- From: Ilya Grigorik <igrigorik@gmail.com>
- Date: Fri, 3 Jun 2016 11:07:49 -0700
- To: Vasiliy Faronov <vfaronov@gmail.com>
- Cc: Julian Reschke <julian.reschke@greenbytes.de>, "ietf-http-wg@w3.org Group" <ietf-http-wg@w3.org>
- Message-ID: <CAKRe7JEhivDSqU0JPCOrypGmeiZ-ftK0M0eX3OEo3Dc8hW7-fw@mail.gmail.com>
On Wed, Jun 1, 2016 at 3:46 PM, Vasiliy Faronov <vfaronov@gmail.com> wrote: > This "all subsequent requests" is obviously intended to be qualified > somehow. It's not "all requests to all servers ever", is it?

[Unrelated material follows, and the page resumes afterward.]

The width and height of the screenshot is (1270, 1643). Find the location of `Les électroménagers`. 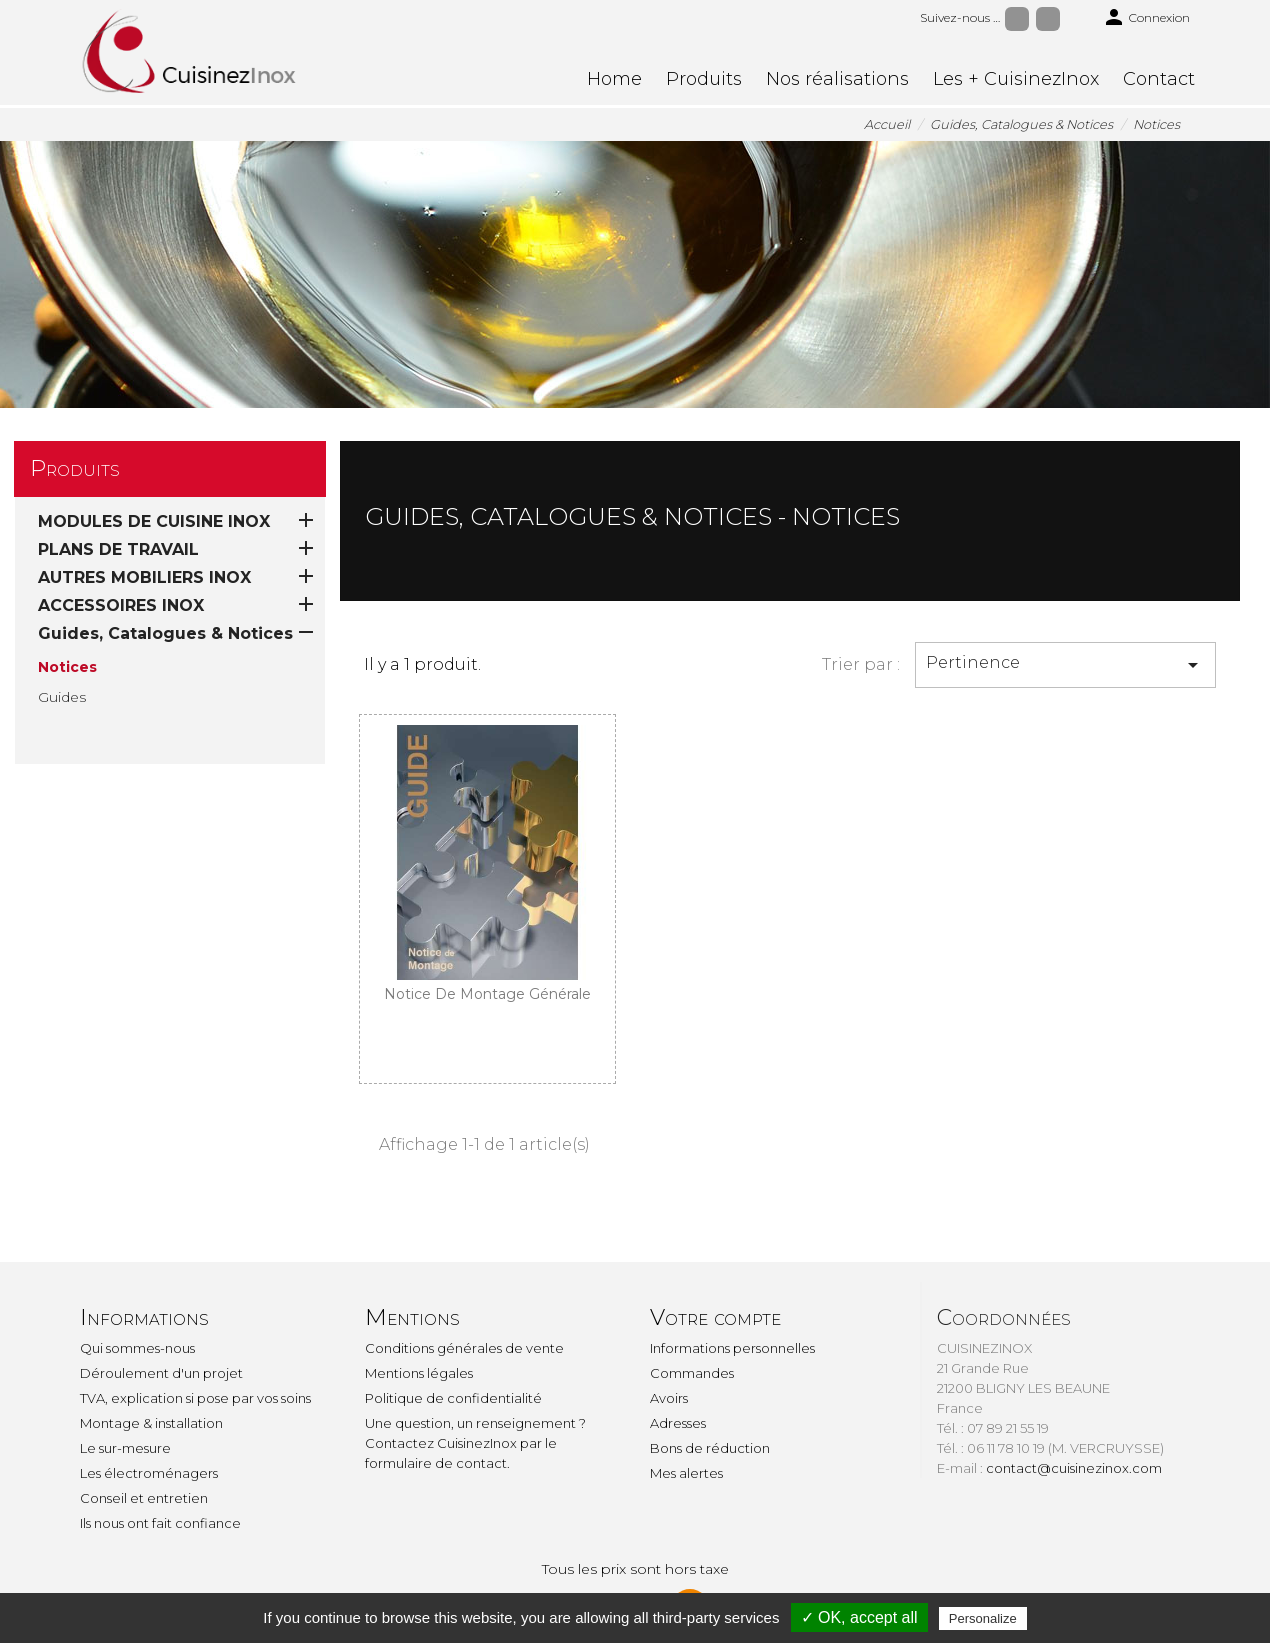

Should it > be "all subsequent requests to the same origin"? Should it be "all > subsequent requests to this resource"? > > Likewise, the "SHOULD append" phrase is unclear: append to what exactly? > We have a related open bug on GitHub, let's merge this discussion there: https://github.com/httpwg/http-extensions/issues/189 On Thu, Jun 2, 2016 at 5:29 PM, Amos Jeffries <squid3@treenet.co.nz> wrote: > If the response is influenced by a header, then it needs to ('SHOULD') > be listed. > > There is a case where some combination of the listed header values > results in a server actually not considerng the DPR at all for that > response. This shows up worst with Apache in the way its modules are > designed. > > However, this is kind for coped with by the caches considering any > slight variation of the listed headers as a non-match for the specific > response(s) that exact Vary was handed back on. If a different set of > values for those same headers results in a DPR being added to the list > the cache has to alter its stored key and the previous set of variants > is "lost". > > The "lost" factor leads to annoying headaches so best interoperability > would be to always list it. But the ecosystem can still cope with > servers that are not able to for some reason. > Makes sense, thanks Amos. s/which hints were used/which hints may affect the selected response/ Does that look reasonable? On Fri, Jun 3, 2016 at 5:11 AM, Vasiliy Faronov <vfaronov@gmail.com> wrote: > On Fri, Jun 3, 2016 at 2:55 PM, Julian Reschke > <julian.reschke@greenbytes.de> wrote: > > What would *you* want the spec to say? Just be silent about it? Or > declare > > invalid therefore "must ignore"? > > Just be silent about it. Just as with other non-critical header > fields, such as User-Agent. > Define non-critical? Sadly, UA header is often used to make guesses about client properties that then affect the selected response. One of the goals of CH is to eliminate the need for such hacks and make this process explicit. I think we should keep the current language.